It is hard to exaggerate the profound historical defeat suffered by Democrats in Massachusetts on Tuesday. A smooth guy in a GM pickup who posed nude for Cosmopolitan magazine won a U.S. Senate seat in the most highly educated, relatively prosperous, “don’t blame me, I voted for McGovern” state in the union.
That doesn’t mean there won’t be hyperbole. Fox News’s Glenn Beck said he doesn’t trust Senator-elect Scott Brown and warned that Brown’s term in Washington “could end with a dead intern.” What does this clown -- Beck takes a comedy act on the road -- drink before his show?
Brown himself says his win wasn’t a referendum on Barack Obama: “It’s bigger than that.”
Hard to be bigger than a thunderbolt. So what did we learn, if anything, on Tuesday?
Message One: If you look the slightest bit in, you are out.
In 2008, voters didn’t choose Obama; they chose the outsider promising to be the new sheriff in town. Democrat Martha Coakley, as Massachusetts’ sitting attorney general, was the sheriff in town, but not a new one. In the narrative of us vs. them, the banks vs. the bank depositors, the insurance companies vs. the insurance buyers, Coakley became the “them.”
Message Two: Don’t get Coakleyed.
Democrats just crawling out from under their beds are swearing off complacency, wholesale campaigning and pinstripes in favor of pressing the flesh, traveling by truck and giving the impression you just fell off one.
Also, don’t take a Caribbean vacation in the midst of a campaign -- maybe no vacation, anywhere. It’s true no one wanted Coakley drowning out “Jingle Bells” over Christmas. That doesn’t mean you should flee someplace warm when your constituents are freezing over the holidays, worried about jobs.

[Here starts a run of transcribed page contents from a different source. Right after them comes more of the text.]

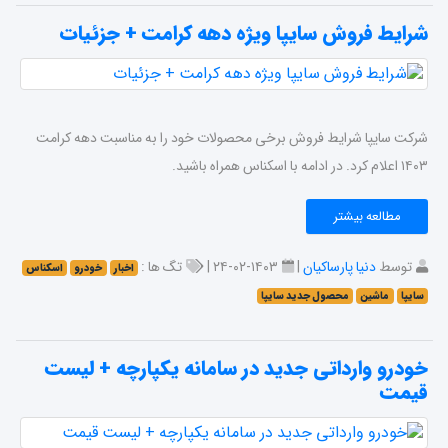
شرایط فروش سایپا ویژه دهه کرامت + جزئیات
شرکت سایپا شرایط فروش برخی محصولات خود را به مناسبت دهه کرامت
۱۴۰۳ اعلام کرد. در ادامه با اسکناس همراه باشید.
مطالعه بیشتر
توسط
دنیا پارساکیان
|
۱۴۰۳-۰۲-۲۴ |
تگ ها :
اخبار
خودرو
اسکناس
سایپا
ماشین
محصول جدید سایپا
خودرو وارداتی جدید در سامانه یکپارچه + ليست
قيمت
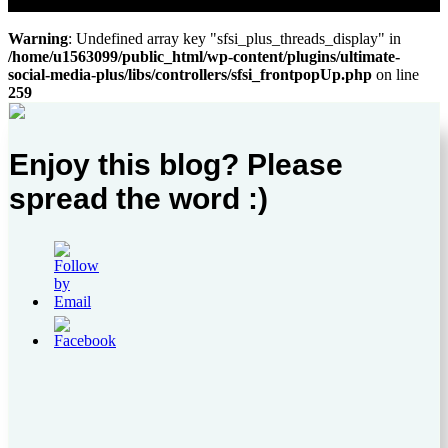
Warning
: Undefined array key "sfsi_plus_threads_display" in
/home/u1563099/public_html/wp-content/plugins/ultimate-
social-media-plus/libs/controllers/sfsi_frontpopUp.php
on line
259
Enjoy this blog? Please
spread the word :)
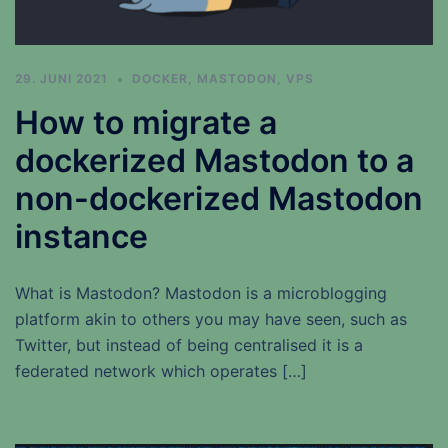
29. JUNI 2021
DOCKER
,
MASTODON
,
VPS
How to migrate a
dockerized Mastodon to a
non-dockerized Mastodon
instance
What is Mastodon? Mastodon is a microblogging
platform akin to others you may have seen, such as
Twitter, but instead of being centralised it is a
federated network which operates […]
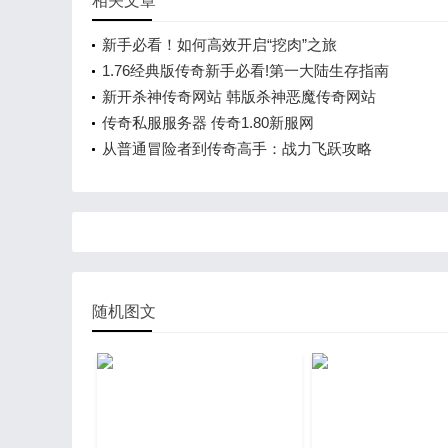
相关文章
新手必看！如何高效开启“挖肉”之旅
1.76经典版传奇新手必看!第一大陆生存指南
新开杀神传奇网站 韩版杀神恶魔传奇网站
传奇私服服务器 传奇1.80新服网
从普通冒险者到传奇高手：战力飞跃攻略
随机图文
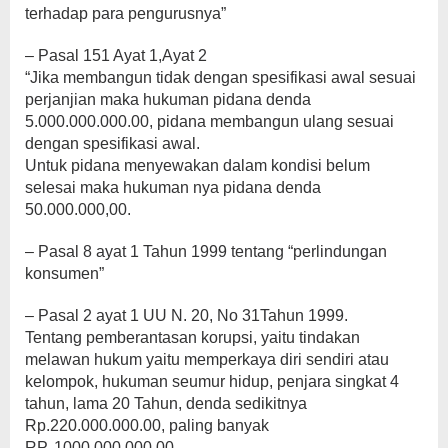
terhadap para pengurusnya”
– Pasal 151 Ayat 1,Ayat 2
“Jika membangun tidak dengan spesifikasi awal sesuai
perjanjian maka hukuman pidana denda
5.000.000.000.00, pidana membangun ulang sesuai
dengan spesifikasi awal.
Untuk pidana menyewakan dalam kondisi belum
selesai maka hukuman nya pidana denda
50.000.000,00.
– Pasal 8 ayat 1 Tahun 1999 tentang “perlindungan
konsumen”
– Pasal 2 ayat 1 UU N. 20, No 31Tahun 1999.
Tentang pemberantasan korupsi, yaitu tindakan
melawan hukum yaitu memperkaya diri sendiri atau
kelompok, hukuman seumur hidup, penjara singkat 4
tahun, lama 20 Tahun, denda sedikitnya
Rp.220.000.000.00, paling banyak
RP. 1000.000.000.00.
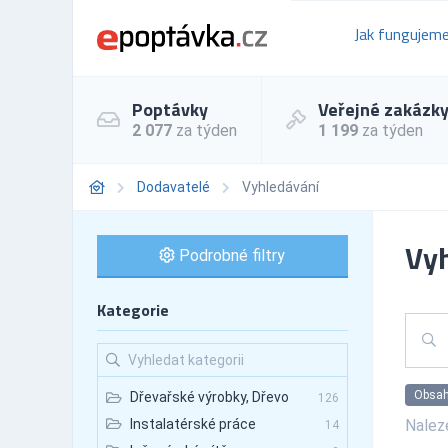
Jak fungujem
Poptávky
Veřejné zakázk
2 077
za týden
1 199
za týden
Dodavatelé
Vyhledávání
Vyh
Podrobné filtry
Kategorie
Obsahu
Dřevařské výrobky, Dřevo
126
Nale
Instalatérské práce
14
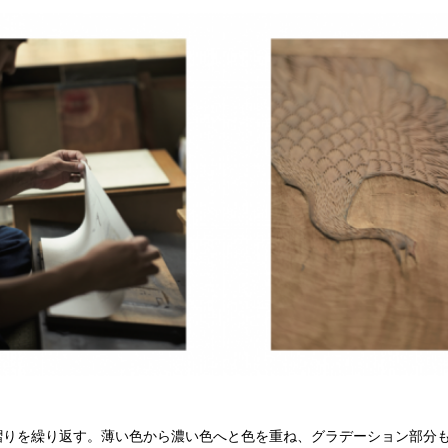
摺りを繰り返す。薄い色から濃い色へと色を重ね、グラデーション部分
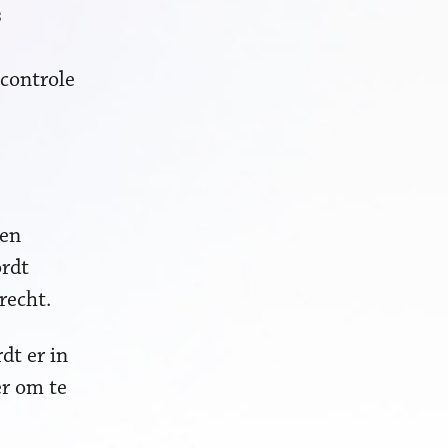
s
controle
een
ordt
recht.
dt er in
er om te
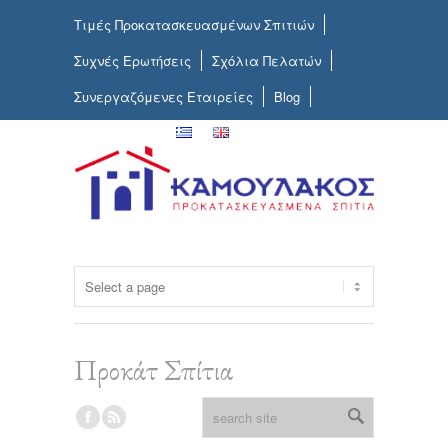
Τιμές Προκατασκευασμένων Σπιτιών
Συχνές Ερωτήσεις
Σχόλια Πελατών
Συνεργαζόμενες Εταιρείες
Blog
Επικοινωνία
Προκάτ Σπίτια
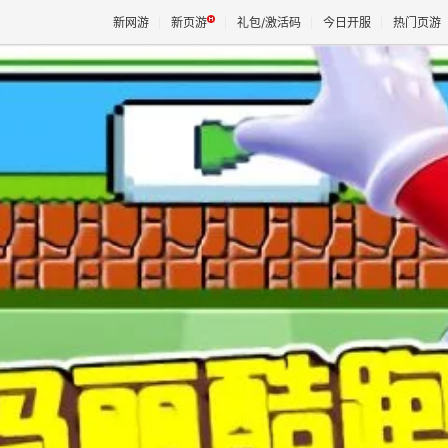
新网游
新页游
礼包/激活码
今日开服
热门页游
魔兽
天堂
王权与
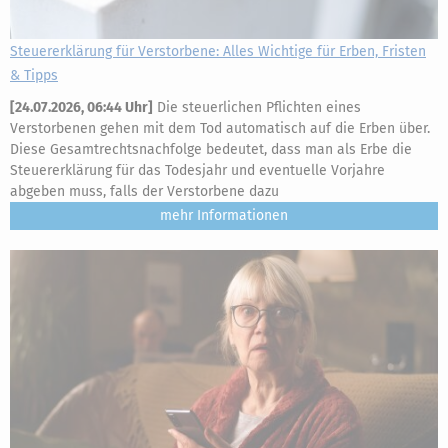
Steuererklärung für Verstorbene: Alles Wichtige für Erben, Fristen
& Tipps
[
24.07.2026, 06:44 Uhr
]
Die steuerlichen Pflichten eines
Verstorbenen gehen mit dem Tod automatisch auf die Erben über.
Diese Gesamtrechtsnachfolge bedeutet, dass man als Erbe die
Steuererklärung für das Todesjahr und eventuelle Vorjahre
abgeben muss, falls der Verstorbene dazu
mehr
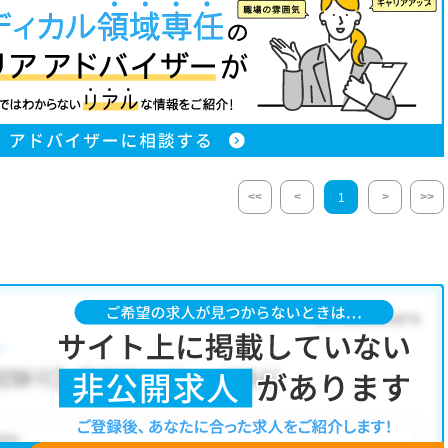
<<
<
>
>>
1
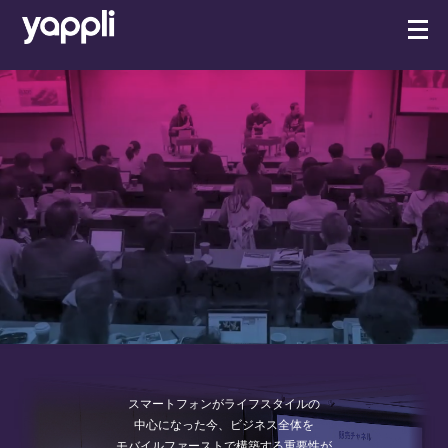
スマートフォンがライフスタイルの
中心になった今、ビジネス全体を
モバイルファーストで構築する重要性が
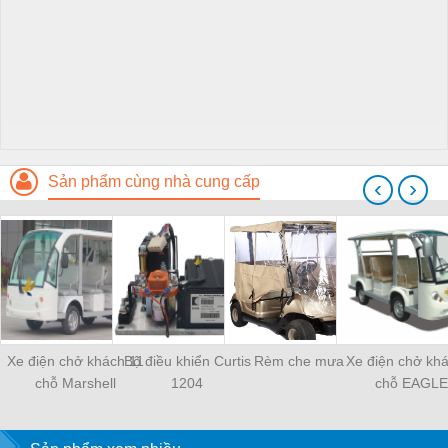
Sản phẩm cùng nhà cung cấp
‹
›
Xe điện chở khách 11
Bộ điều khiển Curtis
Rèm che mưa
Xe điện chở kh
chỗ Marshell
1204
chỗ EAGLE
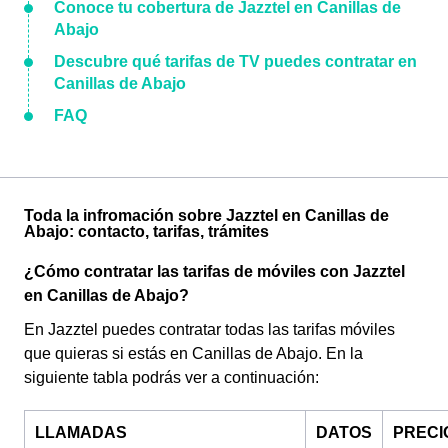
Conoce tu cobertura de Jazztel en Canillas de
Abajo
Descubre qué tarifas de TV puedes contratar en
Canillas de Abajo
FAQ
Toda la infromación sobre Jazztel en Canillas de
Abajo: contacto, tarifas, trámites
¿Cómo contratar las tarifas de móviles con Jazztel
en Canillas de Abajo?
En Jazztel puedes contratar todas las tarifas móviles
que quieras si estás en Canillas de Abajo. En la
siguiente tabla podrás ver a continuación:
LLAMADAS
DATOS
PRECI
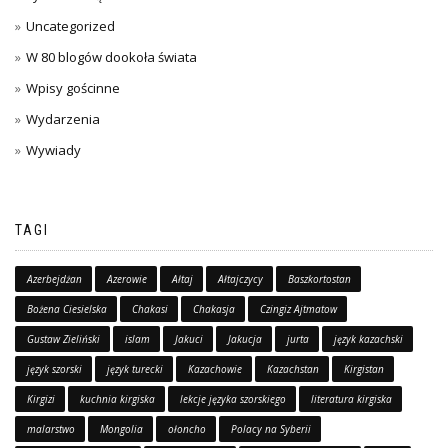
Uncategorized
W 80 blogów dookoła świata
Wpisy gościnne
Wydarzenia
Wywiady
TAGI
Azerbejdżan
Azerowie
Ałtaj
Ałtajczycy
Baszkortostan
Bożena Ciesielska
Chakasi
Chakasja
Czingiz Ajtmatow
Gustaw Zieliński
islam
Jakuci
Jakucja
jurta
język kazachski
język szorski
język turecki
Kazachowie
Kazachstan
Kirgistan
Kirgizi
kuchnia kirgiska
lekcje języka szorskiego
literatura kirgiska
malarstwo
Mongolia
ołoncho
Polacy na Syberii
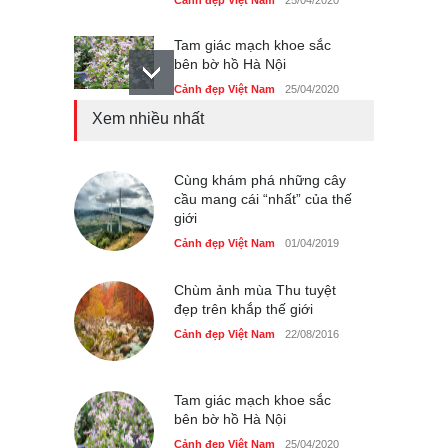
Cảnh đẹp Việt Nam
25/04/2020
Tam giác mạch khoe sắc
bên bờ hồ Hà Nội
Cảnh đẹp Việt Nam
25/04/2020
Xem nhiều nhất
Bán đảo Sơn Trà sẽ là khu
du lịch quốc gia
Cảnh đẹp Việt Nam
Cùng khám phá những cây
24/04/2020
cầu mang cái “nhất” của thế
giới
Những món ăn đồng quê
dân dã ở Sài Gòn
Cảnh đẹp Việt Nam
01/04/2019
Cảnh đẹp Việt Nam
25/04/2020
Chùm ảnh mùa Thu tuyệt
đẹp trên khắp thế giới
Cảnh đẹp Việt Nam
22/08/2016
Tam giác mạch khoe sắc
bên bờ hồ Hà Nội
Cảnh đẹp Việt Nam
25/04/2020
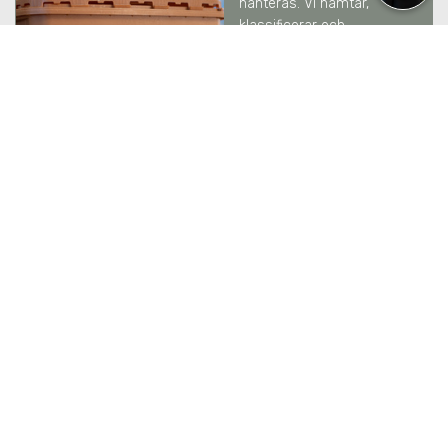
hanteras. Vi hämtar,
klassificerar och
rapporterar till
Naturvårdsverket enligt
gällande krav.
LÄS MER
SEKRETESSHANTERING
I
ÖSTERÅKER
Vi hanterar känsliga
information med full
säkerhet och spårbarhet –
från hämtning och
transport till säker
destruktion. Enligt
säkerhetsnivåer DIN
66399.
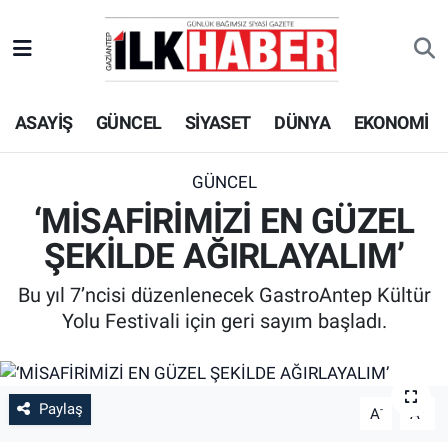
EKONOMİ
Beyoğlu Hava Durumu
ASAYİŞ
GÜNCEL
SİYASET
DÜNYA
EKONOMİ
SİYASET
Beyoğlu Trafik Yoğunluk Haritası
SAĞLIK
Süper Lig Puan Durumu ve Fikstür
GÜNCEL
‘MİSAFİRİMİZİ EN GÜZEL
SPOR
Tüm Manşetler
ŞEKİLDE AĞIRLAYALIM’
TEKNOLOJİ
Son Dakika Haberleri
Bu yıl 7’ncisi düzenlenecek GastroAntep Kültür
Yolu Festivali için geri sayım başladı.
ASAYİŞ
Haber Arşivi
EĞİTİM
Paylaş
-
+
A
A
KÜLTÜR - SANAT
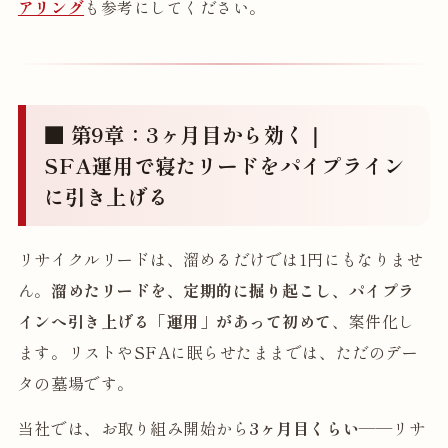
アリング
も参考にしてください。
■ 第9章：3ヶ月目から効く｜
SFA運用で寝たリードをパイプライン
に引き上げる
リサイクルリードは、溜めるだけでは1円にもなりませ
ん。
溜めたリードを、定期的に掘り起こし、パイプラ
インへ引き上げる「運用」があって初めて
、案件化し
ます。リストやSFAに眠らせたままでは、ただのデー
タの墓場です。
当社では、お取り組み開始から
3ヶ月目くらい
——リサ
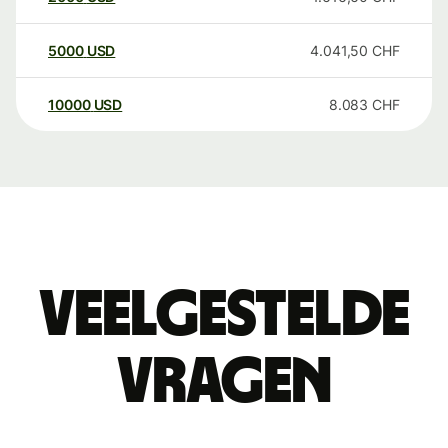
5000
USD
4.041,50
CHF
10000
USD
8.083
CHF
Veelgestelde
vragen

Other things on the not-to-do-list: Don’t complain about shaking hands outside Fenway Park in the early-morning chill. Don’t insult your homeboys by not knowing the local hero. Don’t pour salt on the insult by insisting the hero, former Red Sox pitcher Curt Schilling, is a Yankee fan.
Message Three: Resist impulse to over-attribute loss to an unusually bad candidate. (That is, take Message Two with a grain of salt.)
So Coakley’s a doofus, OK. One of the few worthwhile insights gained from dwelling inside the Beltway is that we’ve met our share of doofuses who call the Senate home. You can count on one hand the number of people not related by blood or marriage to the non-geniuses in charge of the Senate, Mitch McConnell and Harry Reid, who feel warmly toward them.
Message Four: Don’t believe that the rejection of a Democrat translates into sudden love for Republicans who crippled the economy, redistributed wealth from the middle class to big business and the rich, and waged a trillion-dollar war in the wrong country. There’s no mandate to back off fixing our problems.
Message Five: It’s not only about health care. It’s about the shady banks, and joblessness, too. But it’s partly about health care.
Massachusetts is the canary in the mine. If universal, government-subsidized health care isn’t working there, why would residents of that state support the similar yet inferior national plan that would be implemented under the Senate bill?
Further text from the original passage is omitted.